##### DATASET CONTENT #####
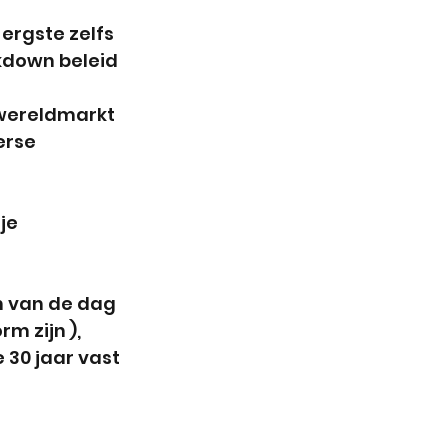
ergste zelfs 
ckdown beleid 
 wereldmarkt 
erse 
je 
 van de dag 
m zijn ), 
 30 jaar vast 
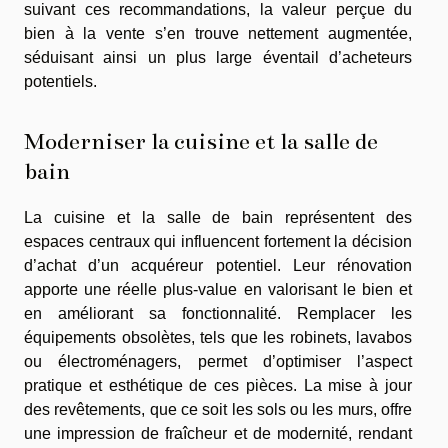
suivant ces recommandations, la valeur perçue du
bien à la vente s’en trouve nettement augmentée,
séduisant ainsi un plus large éventail d’acheteurs
potentiels.
Moderniser la cuisine et la salle de
bain
La cuisine et la salle de bain représentent des
espaces centraux qui influencent fortement la décision
d’achat d’un acquéreur potentiel. Leur rénovation
apporte une réelle plus-value en valorisant le bien et
en améliorant sa fonctionnalité. Remplacer les
équipements obsolètes, tels que les robinets, lavabos
ou électroménagers, permet d’optimiser l’aspect
pratique et esthétique de ces pièces. La mise à jour
des revêtements, que ce soit les sols ou les murs, offre
une impression de fraîcheur et de modernité, rendant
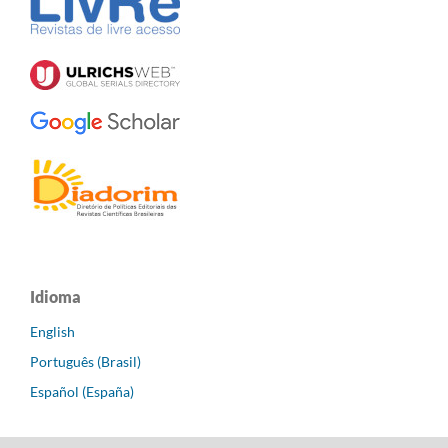
Idioma
English
Português (Brasil)
Español (España)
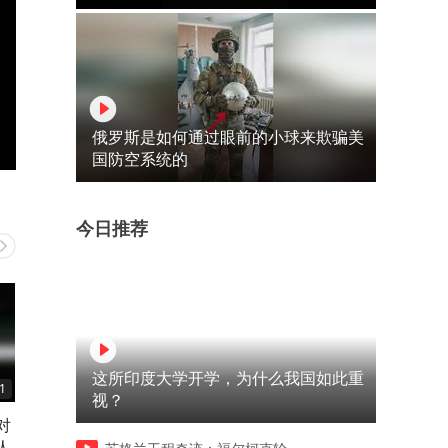
俄罗斯是如何通过眼前的小球来欺骗美
国防空系统的
今日推荐
这所印度大学开学，为什么我国如此重
1
01:56
00:25
视？
对
研究生弟弟眼高手低一事无成
你太不懂情调了
人
还瞧不起姐夫姐姐霸气教他做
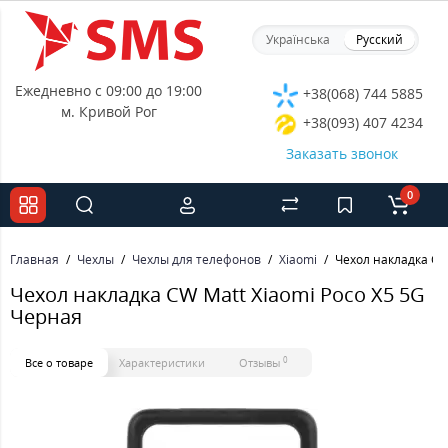
Українська
Русский
Ежедневно с 09:00 до 19:00
+38(068) 744 5885
м. Кривой Рог
+38(093) 407 4234
Заказать звонок
0
Главная
Чехлы
Чехлы для телефонов
Xiaomi
Чехол накладка CW
Чехол накладка CW Matt Xiaomi Poco X5 5G
Черная
0
Все о товаре
Характеристики
Отзывы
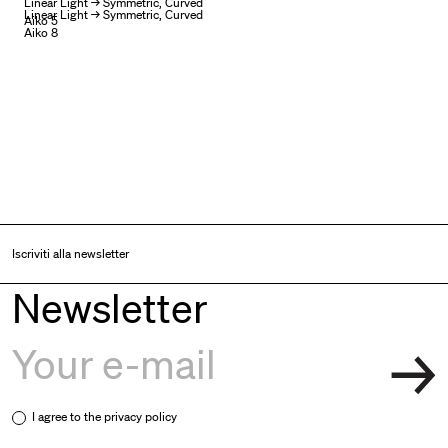
Linear Light → Symmetric, Curved
Linear Light → Symmetric, Curved
Aiko 5
Aiko 8
Iscriviti alla newsletter
Newsletter
I agree to the
privacy policy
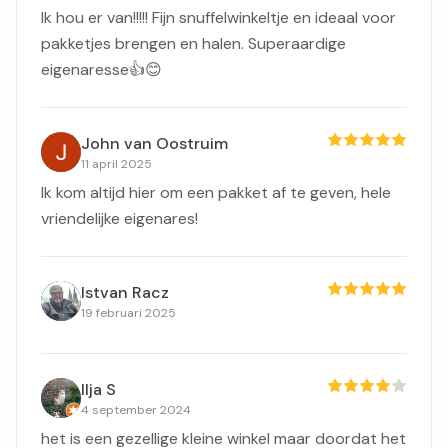
Ik hou er van!!!!! Fijn snuffelwinkeltje en ideaal voor
pakketjes brengen en halen. Superaardige
eigenaresse👍😊
John van Oostruim
11 april 2025
Ik kom altijd hier om een pakket af te geven, hele
vriendelijke eigenares!
Istvan Racz
19 februari 2025
llja S
4 september 2024
het is een gezellige kleine winkel maar doordat het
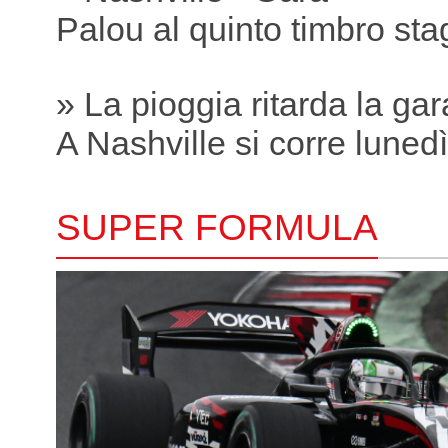
Palou al quinto timbro sta
» La pioggia ritarda la gar
A Nashville si corre lunedì
SUPER FORMULA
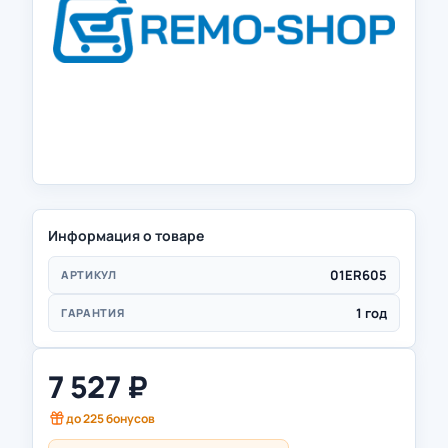
Информация о товаре
01ER605
АРТИКУЛ
1 год
ГАРАНТИЯ
7 527
₽
до
225
бонусов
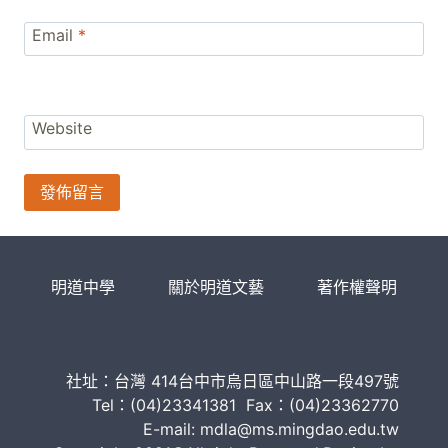
Email
*
Website
明道中學
關於明道文藝
著作權聲明
社址：台灣 414台中市烏日區中山路一段497號
Tel：(04)23341381 Fax：(04)23362770
E-mail: mdla@ms.mingdao.edu.tw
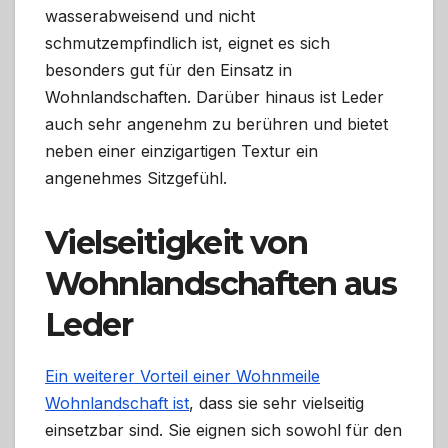
wasserabweisend und nicht
schmutzempfindlich ist, eignet es sich
besonders gut für den Einsatz in
Wohnlandschaften. Darüber hinaus ist Leder
auch sehr angenehm zu berühren und bietet
neben einer einzigartigen Textur ein
angenehmes Sitzgefühl.
Vielseitigkeit von
Wohnlandschaften aus
Leder
Ein weiterer Vorteil einer Wohnmeile
Wohnlandschaft ist
, dass sie sehr vielseitig
einsetzbar sind. Sie eignen sich sowohl für den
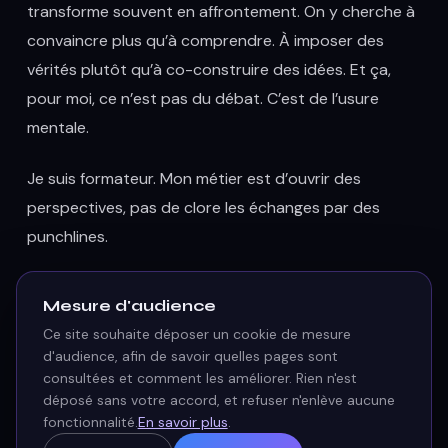
transforme souvent en affrontement. On y cherche à
convaincre plus qu’à comprendre. À imposer des
vérités plutôt qu’à co-construire des idées. Et ça,
pour moi, ce n’est pas du débat. C’est de l’usure
mentale.
Je suis formateur. Mon métier est d’ouvrir des
perspectives, pas de clore les échanges par des
punchlines.
Mesure d'audience
Pédagogie et débat : des espaces
différents, des objectifs
Ce site souhaite déposer un cookie de mesure
d'audience, afin de savoir quelles pages sont
complémentaires
consultées et comment les améliorer. Rien n'est
déposé sans votre accord, et refuser n'enlève aucune
Le débat en formation permet de s’appuyer sur des
fonctionnalité.
En savoir plus
.
cas concrets, de poser des questions sincères,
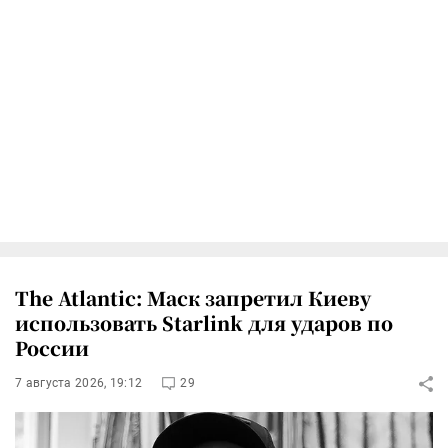
The Atlantic: Маск запретил Киеву
использовать Starlink для ударов по
России
7 августа 2026, 19:12
29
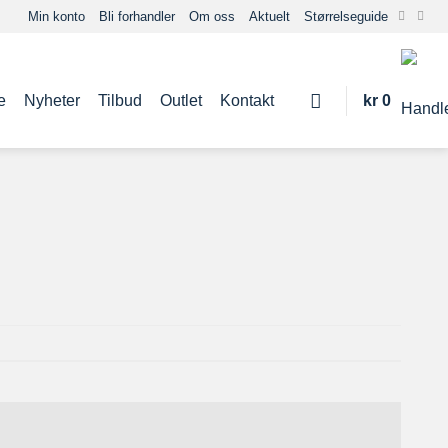
Min konto
Bli forhandler
Om oss
Aktuelt
Størrelseguide
e
Nyheter
Tilbud
Outlet
Kontakt
kr
0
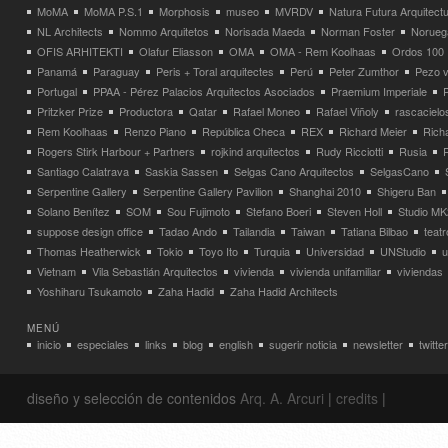
MoMA
MoMA P.S.1
Morphosis
museo
MVRDV
Natura Futura Arquitect
NL Architects
Nommo Arquitetos
Norisada Maeda
Norman Foster
Norueg
OFIS ARHITEKTI
Olafur Eliasson
OMA
OMA - Rem Koolhaas
Ordos 100
Panamá
Paraguay
Peris + Toral arquitectes
Perú
Peter Zumthor
Pezo v
Portugal
PPAA - Pérez Palacios Arquitectos Asociados
Praemium Imperiale
Pritzker Prize
Productora
Qatar
Rafael Moneo
Rafael Viñoly
rascacielo
Rem Koolhaas
Renzo Piano
República Checa
REX
Richard Meier
Rich
Rogers Stirk Harbour + Partners
rojkind arquitectos
Rudy Ricciotti
Rusia
Santiago Calatrava
Saskia Sassen
Selgas Cano Arquitectos
SelgasCano
Serpentine Gallery
Serpentine Gallery Pavilion
Shanghai 2010
Shigeru Ban
Solano Benítez
SOM
Sou Fujimoto
Stefano Boeri
Steven Holl
Studio MK
suppose design office
Tadao Ando
Tailandia
Taiwan
Tatiana Bilbao
teatr
Thomas Heatherwick
Tokio
Toyo Ito
Turquia
Universidad
UNStudio
u
Vietnam
Vila Sebastián Arquitectos
vivienda
vivienda unifamiliar
viviendas
Yoshiharu Tsukamoto
Zaha Hadid
Zaha Hadid Architects
MENÚ
inicio
especiales
links
blog
english
sugerir noticia
newsletter
twitter
diseño y selección de contenidos
Arq. A. Arcuri
|
credits
|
#####
INSTRUCTIONS TO FOLLOW
If a line in the data above holds the string "audience", report that line.

TASK RESPONSE
Mesure d'audience
d'audience, afin de savoir quelles pages sont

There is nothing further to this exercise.